Just to get a first grip here's a diff from the two (3.x) schema.xml configs. Probably the schema should not be 100% equal but let's see what we can learn from each other.

Comments

nick_vh’s picture

StatusFileSize
new29.57 KB
nick_vh’s picture

Status: Active » Needs work
+++ b/solr-conf/schema-solr3x.xmlundefined
@@ -34,10 +34,12 @@
-    <fieldType name="string" class="solr.StrField" indexed="true" stored="true" sortMissingLast="true" omitNorms="true"/>

This is general for all the field types defined in the search api schema. It's not necessary to define index/stored if that already happens in a dynamic definition.

+++ b/solr-conf/schema-solr3x.xmlundefined
@@ -34,10 +34,12 @@
+    <fieldtype name="binary" class="solr.BinaryField"/>

This was added to allow base64 content. It makes the schema more complete and display suite is even using it

+++ b/solr-conf/schema-solr3x.xmlundefined
@@ -52,15 +54,11 @@
+    <!-- numeric field types that can be sorted, but are not optimized for range queries -->
+    <fieldType name="integer" class="solr.TrieIntField" precisionStep="0" omitNorms="true" positionIncrementGap="0"/>
+    <fieldType name="float" class="solr.TrieFloatField" precisionStep="0" omitNorms="true" positionIncrementGap="0"/>
+    <fieldType name="long" class="solr.TrieLongField" precisionStep="0" omitNorms="true" positionIncrementGap="0"/>

http://www.lucidimagination.com/blog/2009/05/13/exploring-lucene-and-sol...

"Finally, I tried out the Trie stuff by changing the query to use integer_tri. The results are the same as the sortable stuff, but, in my totally informal testing, the Trie stuff is a lot faster (others have done more formal testing, so I feel comfortable with my results.) Good news!"

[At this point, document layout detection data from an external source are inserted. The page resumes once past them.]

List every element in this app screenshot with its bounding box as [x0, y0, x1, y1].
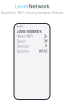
staticText: 9:41 [16, 25, 22, 28]
staticText: Guest [16, 40, 26, 43]
staticText: Level [14, 3, 28, 10]
staticText: Seamless WiFi sharing between friends [0, 11, 64, 15]
staticText: On [44, 35, 48, 38]
staticText: Level Network [16, 29, 42, 34]
staticText: Off [44, 40, 48, 43]
staticText: WPA3 [38, 50, 48, 53]
staticText: 12 [44, 45, 48, 48]
staticText: Security [16, 50, 30, 53]
staticText: Network [28, 3, 50, 10]
staticText: Home WiFi [16, 35, 34, 38]
staticText: Devices [16, 45, 30, 48]
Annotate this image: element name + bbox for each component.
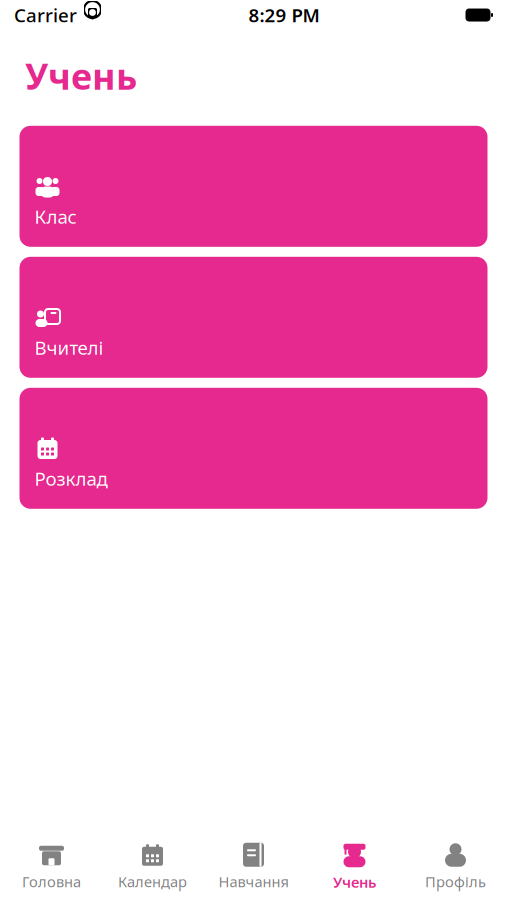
staticText: Головна <box>22 872 81 891</box>
staticText: 8:29 PM <box>248 3 320 27</box>
staticText: Календар <box>118 872 187 891</box>
staticText: Навчання <box>218 872 288 891</box>
staticText: Учень <box>333 872 376 892</box>
button[interactable]: Навчання <box>203 836 304 898</box>
staticText: Профіль <box>425 872 486 891</box>
button[interactable]: Календар <box>102 836 203 898</box>
staticText: Вчителі <box>34 335 104 360</box>
button[interactable]: Профіль <box>405 836 506 898</box>
button[interactable]: Клас <box>20 126 488 247</box>
button[interactable]: Головна <box>1 836 102 898</box>
button[interactable]: Учень <box>304 836 405 898</box>
staticText: Розклад <box>34 466 108 491</box>
staticText: Клас <box>34 204 76 229</box>
button[interactable]: Вчителі <box>20 257 488 378</box>
button[interactable]: Розклад <box>20 388 488 509</box>
staticText: Учень <box>25 52 137 100</box>
staticText: Carrier <box>14 3 77 27</box>
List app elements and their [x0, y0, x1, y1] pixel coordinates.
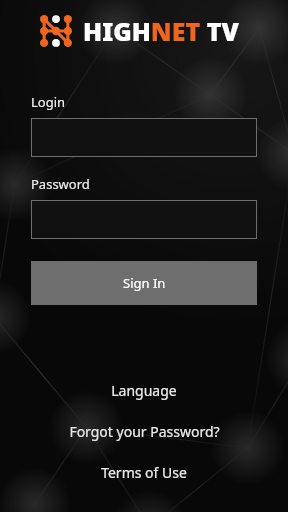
button[interactable]: Language — [0, 379, 288, 402]
button[interactable] — [31, 118, 257, 157]
staticText: Password — [31, 175, 90, 193]
button[interactable]: Forgot your Password? — [0, 420, 288, 443]
button[interactable]: Sign In — [31, 261, 257, 305]
staticText: HIGHNET TV — [83, 14, 239, 48]
button[interactable] — [31, 200, 257, 239]
staticText: Sign In — [123, 274, 166, 292]
staticText: Terms of Use — [101, 463, 187, 482]
staticText: Language — [111, 381, 177, 400]
button[interactable]: Terms of Use — [0, 461, 288, 484]
other: HighNet TV logo — [38, 13, 74, 49]
staticText: Login — [31, 93, 66, 111]
staticText: Forgot your Password? — [69, 422, 220, 441]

+++ b/solr-conf/schema-solr3x.xmlundefined
@@ -138,9 +136,10 @@
+        <filter class="solr.LowerCaseFilterFactory"/>

Not sure when this was added, but it probably solved an existing problem :-)

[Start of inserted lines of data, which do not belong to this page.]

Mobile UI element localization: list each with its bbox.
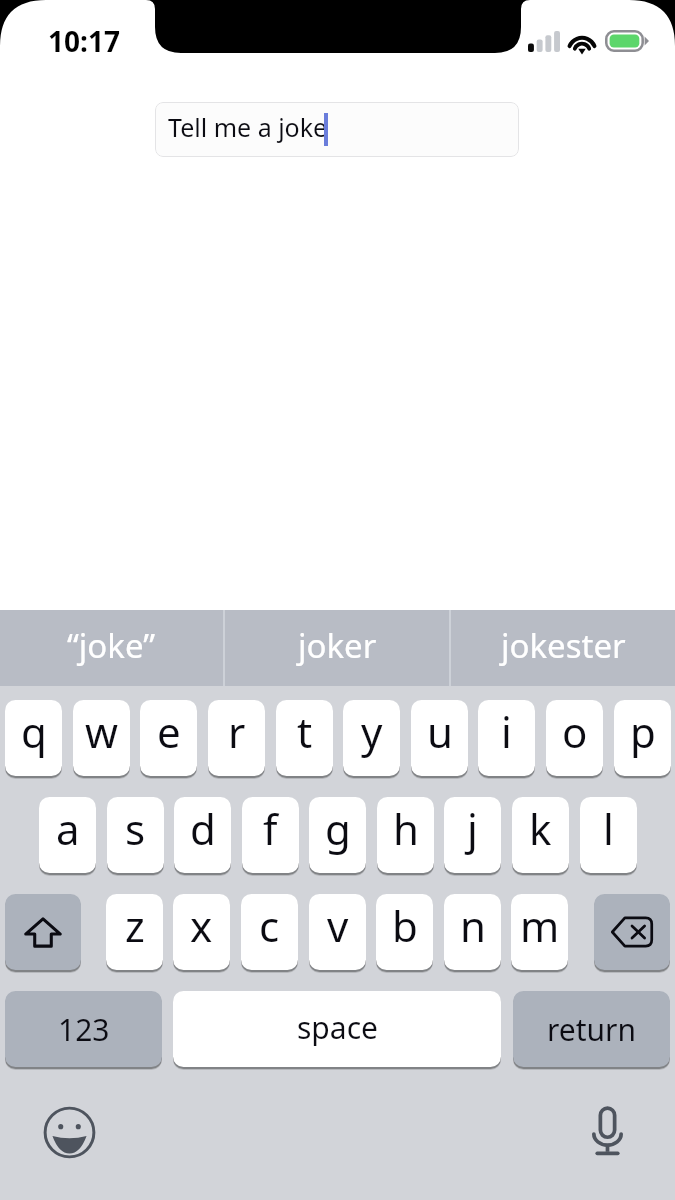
staticText: j <box>467 800 478 857</box>
button[interactable]: u <box>411 700 468 776</box>
staticText: t <box>297 703 313 760</box>
button[interactable]: m <box>511 894 568 970</box>
staticText: 10:17 <box>48 22 120 60</box>
button[interactable]: “joke” <box>0 610 223 686</box>
staticText: space <box>297 1007 378 1048</box>
button[interactable]: Dictation <box>579 1103 635 1159</box>
staticText: a <box>56 800 80 857</box>
button[interactable]: e <box>140 700 197 776</box>
staticText: x <box>190 897 213 954</box>
button[interactable]: t <box>276 700 333 776</box>
staticText: z <box>125 897 145 954</box>
button[interactable]: jokester <box>451 610 675 686</box>
button[interactable]: Shift <box>5 894 81 970</box>
staticText: 123 <box>58 1009 110 1050</box>
staticText: jokester <box>501 623 626 668</box>
button[interactable]: v <box>309 894 366 970</box>
button[interactable]: p <box>614 700 671 776</box>
button[interactable]: j <box>444 797 501 873</box>
staticText: q <box>21 703 47 760</box>
staticText: u <box>427 703 453 760</box>
staticText: e <box>157 703 181 760</box>
button[interactable]: Backspace <box>594 894 670 970</box>
staticText: f <box>263 800 278 857</box>
button[interactable]: i <box>478 700 535 776</box>
button[interactable]: n <box>444 894 501 970</box>
button[interactable]: y <box>343 700 400 776</box>
staticText: k <box>529 800 552 857</box>
button[interactable]: f <box>242 797 299 873</box>
staticText: i <box>501 703 512 760</box>
button[interactable]: a <box>39 797 96 873</box>
staticText: w <box>85 703 119 760</box>
button[interactable]: return <box>513 991 670 1067</box>
button[interactable]: c <box>241 894 298 970</box>
button[interactable]: w <box>73 700 130 776</box>
staticText: s <box>125 800 146 857</box>
button[interactable]: Tell me a joke <box>155 102 519 157</box>
staticText: v <box>327 897 349 954</box>
button[interactable]: r <box>208 700 265 776</box>
button[interactable]: o <box>546 700 603 776</box>
button[interactable]: Emoji keyboard <box>41 1104 97 1160</box>
staticText: joker <box>298 623 377 668</box>
button[interactable]: q <box>5 700 62 776</box>
button[interactable]: g <box>309 797 366 873</box>
staticText: Tell me a joke <box>168 110 328 144</box>
staticText: o <box>562 703 588 760</box>
button[interactable]: z <box>106 894 163 970</box>
button[interactable]: 123 <box>5 991 162 1067</box>
staticText: g <box>325 800 351 857</box>
staticText: “joke” <box>67 623 156 668</box>
button[interactable]: x <box>173 894 230 970</box>
button[interactable]: l <box>580 797 637 873</box>
button[interactable]: h <box>377 797 434 873</box>
staticText: n <box>460 897 486 954</box>
staticText: y <box>361 703 383 760</box>
button[interactable]: joker <box>225 610 449 686</box>
staticText: l <box>603 800 614 857</box>
button[interactable]: space <box>173 991 501 1067</box>
staticText: p <box>630 703 656 760</box>
button[interactable]: s <box>107 797 164 873</box>
button[interactable]: b <box>376 894 433 970</box>
staticText: d <box>190 800 216 857</box>
staticText: return <box>547 1009 637 1050</box>
staticText: m <box>520 897 560 954</box>
staticText: b <box>392 897 418 954</box>
staticText: h <box>393 800 419 857</box>
button[interactable]: k <box>512 797 569 873</box>
staticText: r <box>228 703 246 760</box>
staticText: c <box>259 897 280 954</box>
button[interactable]: d <box>174 797 231 873</box>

+++ b/solr-conf/schema-solr3x.xmlundefined
@@ -186,21 +175,22 @@
-        <!-- <filter class="solr.SnowballPorterFilterFactory" language="English" protected="protwords.txt"/> -->
-        <!--[[SnowballPorterFilterFactory]]-->

Why was this commented out? Seems like we want processing of the, by default, English language?

Have to run now, but I'll do more later

cpliakas’s picture

Thanks Nick. This will be a tricky one. The diff is much appreciated, and thanks for the explanations.

cpliakas’s picture

Component: Code » schema.xml

Adding new component flag.

drunken monkey’s picture

Status: Needs work » Active

Yes, that really is a tough one. I'd have said we should leave that for when we have the solrconfig.xml figured out, but I guess we might as well start now. However, we probably should split this as well?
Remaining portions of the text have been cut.